It was the Saturday before Mother’s Day. David was visiting with some family back in Baltimore, and I was exhausted. It’d been a long day, I was tired, and I just couldn’t face the idea dishes and cooking and cleaning on this solo Saturday night. So I dug up a restaurant gift card my mom had kindly given us a while back, dragged the girls out of the house right before dinner time, and headed out to get take-out. Right before we got into the car, Quinn looked at me, grimaced, grabbed at her diaper, and said “Oh, potty, Mommy, poopy-potty.” I ran my hand over the back of her pants, but didn’t feel the telltale lump, and put her in her carseat anyway, figuring she’d be fine in a slightly wet diaper ’till we got home.
Don’t judge me. I know you’ve done it, too.
But what you probably have not done is forget all about that wet diaper, wait ten long minutes in a crowded restaurant for your dinner, bring the food and the children back in the house, feed them their meals, clean their faces, tidy up the kitchen, and wrangle them upstairs to get their baths, all the while wishing for the magical hour of bedtime. Theirs, I mean, not mine. Because while you adore your kids and can spend hours with them happily watching them play and answering the 30 “Mom?” questions a minute and teaching them how to put the hair clip in their own hair, not the dog’s, some days, well, you’re just trying to get through to bedtime. And sometimes the most precious moment of the day is when you close the door over to the last child’s bedroom, and take that deep breath that means peace, even if there’s a pile of dishes in the sink you still have to dismantle. Because then you can catch up on emails or finish paying the bills or fold the laundry or feed the animals on your time, as long as you can catch at least part of Access Hollywood at some point. You know, peace.
But not this Saturday night. No, not this one. This Saturday night, Saoirse and Quinn disappeared while I started to run the water in the tub for their baths. They were gone a beat or two longer than normal, but by the time I realized this, Saoirse was running back into the bathroom, stark naked, with a look on her face like she’d just come face-first with a bear with a fistful of her favorite candy. Not three seconds later, I hear some sort of garbled cry of horror emanate from my bedroom, and Quinn came staggering around the corner, into the bathroom, mouth open in horror, eyes wide and red and wet from crying. She held out her hands to me.
“Ohhhhh, Mommmmmy! Oh, oh!” And I fought the urge to stick my head in the bathtub.
Quinn’s hands were covered in what looked like mud. Not a spot of clear skin showed. They were brown up to her wrist, coated and stinking and covered with small globs and strings that stretched between her fingers like hell’s spiderwebs. She ran to me, and before I could catch her, I was covered in it. The brown specks all over my arms, the stuff flying into the bathtub, her diaper pulled up, askew, over her pants and her bright shirt covered with the smear of her own discomfort.
Oh, that’s right.
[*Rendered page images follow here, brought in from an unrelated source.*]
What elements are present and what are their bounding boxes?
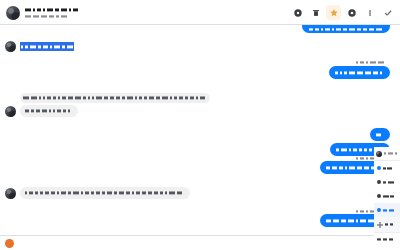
button[interactable]: More options [362,5,377,20]
button[interactable] [21,42,73,51]
button[interactable]: Settings [290,5,305,20]
button[interactable]: Delete [308,5,323,20]
button[interactable] [377,161,400,175]
button[interactable] [330,143,390,156]
button[interactable] [20,93,210,103]
button[interactable] [377,175,400,189]
button[interactable]: Star [326,5,341,20]
button[interactable] [20,187,190,199]
button[interactable] [377,203,400,217]
button[interactable] [377,233,400,246]
button[interactable]: Mail [344,5,359,20]
button[interactable] [329,66,390,79]
button[interactable] [20,105,78,117]
button[interactable]: Add [377,217,400,232]
button[interactable] [370,128,390,141]
button[interactable] [320,161,390,174]
button[interactable]: Attach [5,239,14,248]
button[interactable]: Done [380,5,395,20]
button[interactable] [320,214,390,227]
button[interactable] [302,25,390,33]
button[interactable] [377,189,400,203]
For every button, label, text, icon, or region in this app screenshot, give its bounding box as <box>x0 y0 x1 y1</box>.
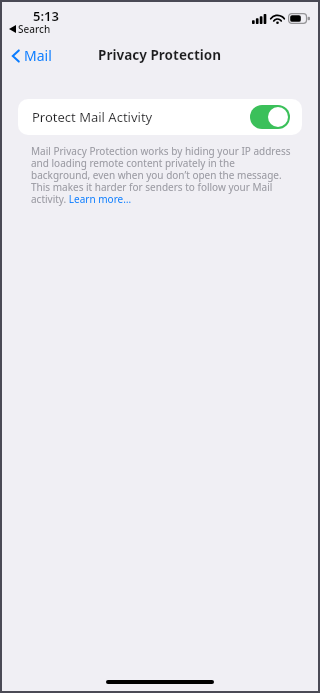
staticText: Search <box>18 22 51 36</box>
staticText: Mail Privacy Protection works by hiding … <box>31 144 292 206</box>
button[interactable]: Protect Mail Activity <box>18 99 302 135</box>
staticText: Mail <box>24 46 52 65</box>
button[interactable]: Search <box>8 22 52 36</box>
staticText: Privacy Protection <box>98 46 222 64</box>
staticText: Protect Mail Activity <box>32 108 153 126</box>
button[interactable]: Mail <box>2 42 60 69</box>
button[interactable]: Protect Mail Activity toggle, on <box>250 105 290 129</box>
staticText: 5:13 <box>33 7 59 25</box>
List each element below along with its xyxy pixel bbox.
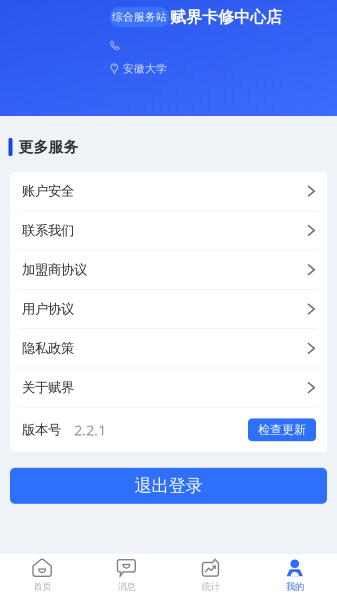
staticText: 关于赋界 bbox=[22, 380, 74, 396]
staticText: 账户安全 bbox=[22, 183, 74, 199]
button[interactable]: 退出登录 bbox=[10, 468, 327, 504]
button[interactable]: 统计 bbox=[168, 554, 253, 600]
button[interactable]: 首页 bbox=[0, 554, 84, 600]
button[interactable]: 加盟商协议 bbox=[10, 251, 327, 290]
staticText: 消息 bbox=[117, 581, 135, 592]
button[interactable]: 联系我们 bbox=[10, 211, 327, 251]
button[interactable]: 检查更新 bbox=[248, 418, 316, 441]
staticText: 退出登录 bbox=[134, 475, 202, 496]
button[interactable]: 消息 bbox=[84, 554, 168, 600]
staticText: 赋界卡修中心店 bbox=[170, 7, 282, 27]
button[interactable]: 隐私政策 bbox=[10, 329, 327, 368]
staticText: 版本号 bbox=[22, 422, 61, 438]
staticText: 统计 bbox=[202, 581, 220, 592]
staticText: 联系我们 bbox=[22, 222, 74, 239]
staticText: 更多服务 bbox=[18, 138, 78, 156]
staticText: 2.2.1 bbox=[74, 420, 106, 440]
button[interactable]: 我的 bbox=[253, 554, 337, 600]
staticText: 我的 bbox=[286, 581, 304, 592]
staticText: 检查更新 bbox=[258, 422, 306, 437]
staticText: 隐私政策 bbox=[22, 340, 74, 357]
staticText: 用户协议 bbox=[22, 301, 74, 317]
staticText: 加盟商协议 bbox=[22, 262, 87, 278]
staticText: 安徽大学 bbox=[123, 62, 167, 75]
staticText: 综合服务站 bbox=[112, 10, 167, 24]
staticText: 首页 bbox=[33, 581, 51, 592]
button[interactable]: 账户安全 bbox=[10, 172, 327, 211]
button[interactable]: 用户协议 bbox=[10, 290, 327, 329]
button[interactable]: 关于赋界 bbox=[10, 368, 327, 408]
Her diaper. Apparently she had pooped after all.
“Oh, no, oh, no, oh, no!” I kept saying. “What do I do? WHAT DO I DOOOOO??” I asked the bathtub. I asked the walls. Nothing could answer me. Saoirse was still standing in the doorway to the bathroom, naked. So I put Quinn in the bathtub, forgetting that the water was still running. She was desperate to clean the filth off her hands, and grateful, immediately sat down to stick her fingers under the water. I remembered that she was still in her filthy diaper, in her pants, and picked her up. Her bottom half was now soaked through.
“What do I DOOOO??” It was becoming a mantra, a prayer.
Eventually, I got her clean. It involved a very helpful naked preschooler who can fetch wipes, some clothing and a bathtub that desperately required disinfectant, and a cooperative, horrified toddler who let me clean her off in a massively uncomfortable position in the bottom of a slick tub because she just wanted to getitoff getitoff getitoff. By the end of it all I looked like I’d just left the gym. My back ached, my hair was frizzy and half coming out of its ponytail, arms soaked to the elbows from trying to scrub my own procrastination off of my skin, out of my memory.
An hour later, the girls were in bed. I shut the door over to Quinn’s room, watching her content, exhausted, sucking her thumb to sleep, and breathed that end-of-the-evening sigh. There were still dishes in the sink. I needed to clean off the dining table. The animals wanted their food.
But I sat down on the couch first. Because I could still smell it. Because I could still hear Quinn’s panicked yelp echoing in my brain. And because, just this night, this was the only procrastination that seemed justified.